Patterns of mutation in cancer cells.

The discovery of powerful mutator phenotypes in a subset of colon cancers provides direct support for the hypothesis that destabilization of replication fidelity and repair drive the accumulation of mutations in tumour suppressor or proto-oncogenes. Nevertheless, many important questions remain. The tumour cell lines in which these mutator genes were characterized have many other mutations that may contribute to the mutator phenotype and the characteristic pattern of mutations found in these cells. Thus, mismatch repair deficiency may be necessary for the mutator phenotype, but is it sufficient? Certainly, changes in DNA replication fidelity or cell cycle checkpoint controls may contribute to the mutator phenotype. This question also has important implications for the effect of mismatch repair deficiency on tumour development.

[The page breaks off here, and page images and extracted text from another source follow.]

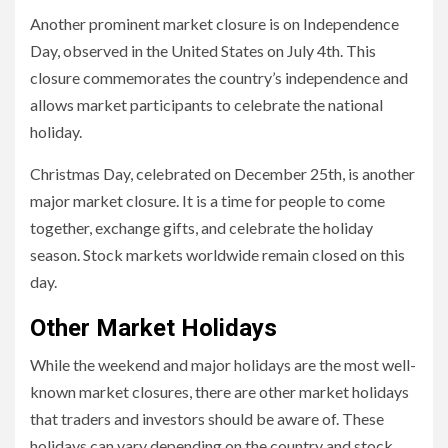
Another prominent market closure is on Independence
Day, observed in the United States on July 4th. This
closure commemorates the country’s independence and
allows market participants to celebrate the national
holiday.
Christmas Day, celebrated on December 25th, is another
major market closure. It is a time for people to come
together, exchange gifts, and celebrate the holiday
season. Stock markets worldwide remain closed on this
day.
Other Market Holidays
While the weekend and major holidays are the most well-
known market closures, there are other market holidays
that traders and investors should be aware of. These
holidays can vary depending on the country and stock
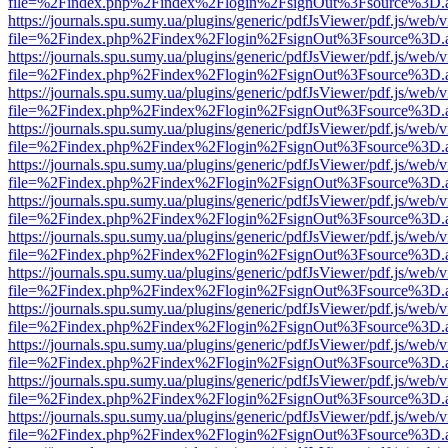
file=%2Findex.php%2Findex%2Flogin%2FsignOut%3Fsource%3D.ame
https://journals.spu.sumy.ua/plugins/generic/pdfJsViewer/pdf.js/web/
file=%2Findex.php%2Findex%2Flogin%2FsignOut%3Fsource%3D.ame
https://journals.spu.sumy.ua/plugins/generic/pdfJsViewer/pdf.js/web/
file=%2Findex.php%2Findex%2Flogin%2FsignOut%3Fsource%3D.ame
https://journals.spu.sumy.ua/plugins/generic/pdfJsViewer/pdf.js/web/
file=%2Findex.php%2Findex%2Flogin%2FsignOut%3Fsource%3D.ame
https://journals.spu.sumy.ua/plugins/generic/pdfJsViewer/pdf.js/web/
file=%2Findex.php%2Findex%2Flogin%2FsignOut%3Fsource%3D.ame
https://journals.spu.sumy.ua/plugins/generic/pdfJsViewer/pdf.js/web/
file=%2Findex.php%2Findex%2Flogin%2FsignOut%3Fsource%3D.ame
https://journals.spu.sumy.ua/plugins/generic/pdfJsViewer/pdf.js/web/
file=%2Findex.php%2Findex%2Flogin%2FsignOut%3Fsource%3D.ame
https://journals.spu.sumy.ua/plugins/generic/pdfJsViewer/pdf.js/web/
file=%2Findex.php%2Findex%2Flogin%2FsignOut%3Fsource%3D.ame
https://journals.spu.sumy.ua/plugins/generic/pdfJsViewer/pdf.js/web/
file=%2Findex.php%2Findex%2Flogin%2FsignOut%3Fsource%3D.ame
https://journals.spu.sumy.ua/plugins/generic/pdfJsViewer/pdf.js/web/
file=%2Findex.php%2Findex%2Flogin%2FsignOut%3Fsource%3D.ame
https://journals.spu.sumy.ua/plugins/generic/pdfJsViewer/pdf.js/web/
file=%2Findex.php%2Findex%2Flogin%2FsignOut%3Fsource%3D.ame
https://journals.spu.sumy.ua/plugins/generic/pdfJsViewer/pdf.js/web/
file=%2Findex.php%2Findex%2Flogin%2FsignOut%3Fsource%3D.ame
https://journals.spu.sumy.ua/plugins/generic/pdfJsViewer/pdf.js/web/
file=%2Findex.php%2Findex%2Flogin%2FsignOut%3Fsource%3D.ame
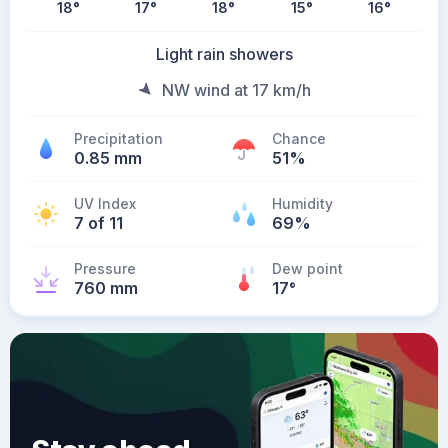
18
°
17
°
18
°
15
°
16
°
Light rain showers
NW wind at 17 km/h
Precipitation
Chance
0.85 mm
51%
UV Index
Humidity
7 of 11
69%
Pressure
Dew point
760 mm
17
°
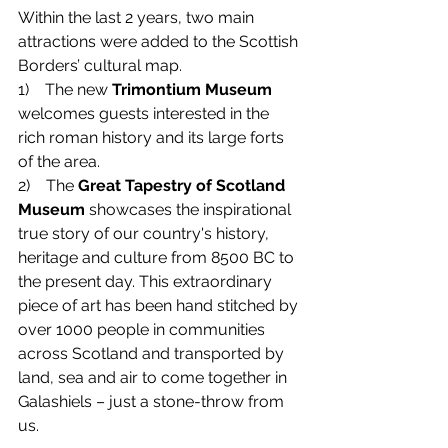
Within the last 2 years, two main 
attractions were added to the Scottish 
Borders’ cultural map.
1)    
The new 
Trimontium Museum
welcomes guests interested in the 
rich roman history and its large forts 
of the area. 
2)    
The 
Great Tapestry of Scotland 
Museum
 showcases the inspirational 
true story of our country's history, 
heritage and culture from 8500 BC to 
the present day. This extraordinary 
piece of art has been hand stitched by 
over 1000 people in communities 
across Scotland and transported by 
land, sea and air to come together in 
Galashiels – just a stone-throw from 
us.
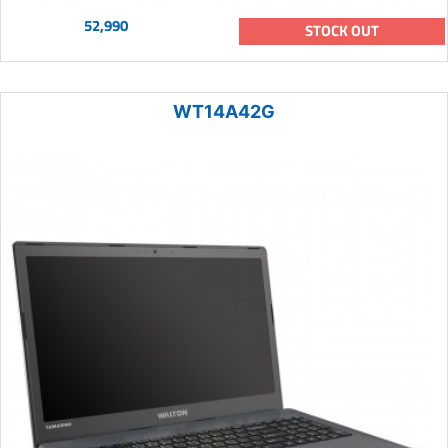
52,990
STOCK OUT
WT14A42G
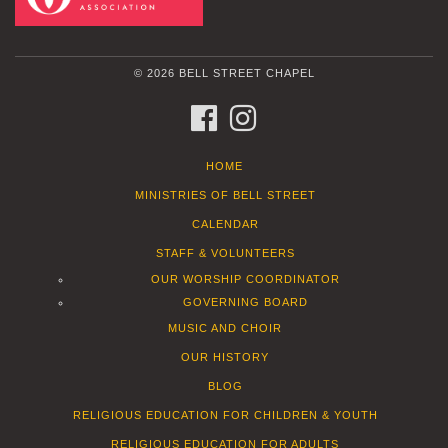
© 2026 BELL STREET CHAPEL
FACEBOOK
INSTAGRAM
HOME
MINISTRIES OF BELL STREET
CALENDAR
STAFF & VOLUNTEERS
OUR WORSHIP COORDINATOR
GOVERNING BOARD
MUSIC AND CHOIR
OUR HISTORY
BLOG
RELIGIOUS EDUCATION FOR CHILDREN & YOUTH
RELIGIOUS EDUCATION FOR ADULTS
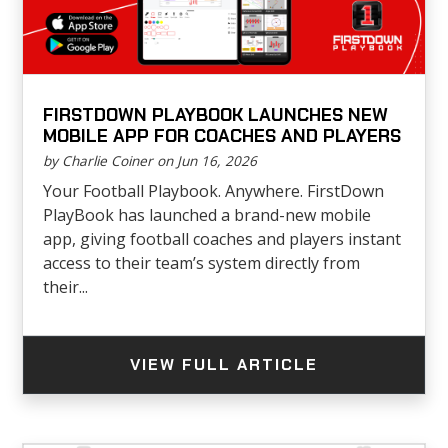
FIRSTDOWN PLAYBOOK LAUNCHES NEW
MOBILE APP FOR COACHES AND PLAYERS
by Charlie Coiner on Jun 16, 2026
Your Football Playbook. Anywhere. FirstDown
PlayBook has launched a brand-new mobile
app, giving football coaches and players instant
access to their team’s system directly from
their...
VIEW FULL ARTICLE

Does the mutator phenotype in HNPCC patients arise as a very early event resulting from the loss of the wild type allele or does it arise in later stages only after alterations of cell cycle controls or replication fidelity? Given that eukaryotic cells have numerous homologues of the mismatch repair genes, what are the roles of all these genes? Are these involved in the repair of very specific types of replication errors or do they have other roles in cells? Finally, what mechanisms underlie the accumulation of mutations in other types of tumours? Given the rapid progress made since the isolation of the human homologues of the E coli mismatch repair genes less than 3 years ago, we can look forward to the answers to many of these questions in the near future.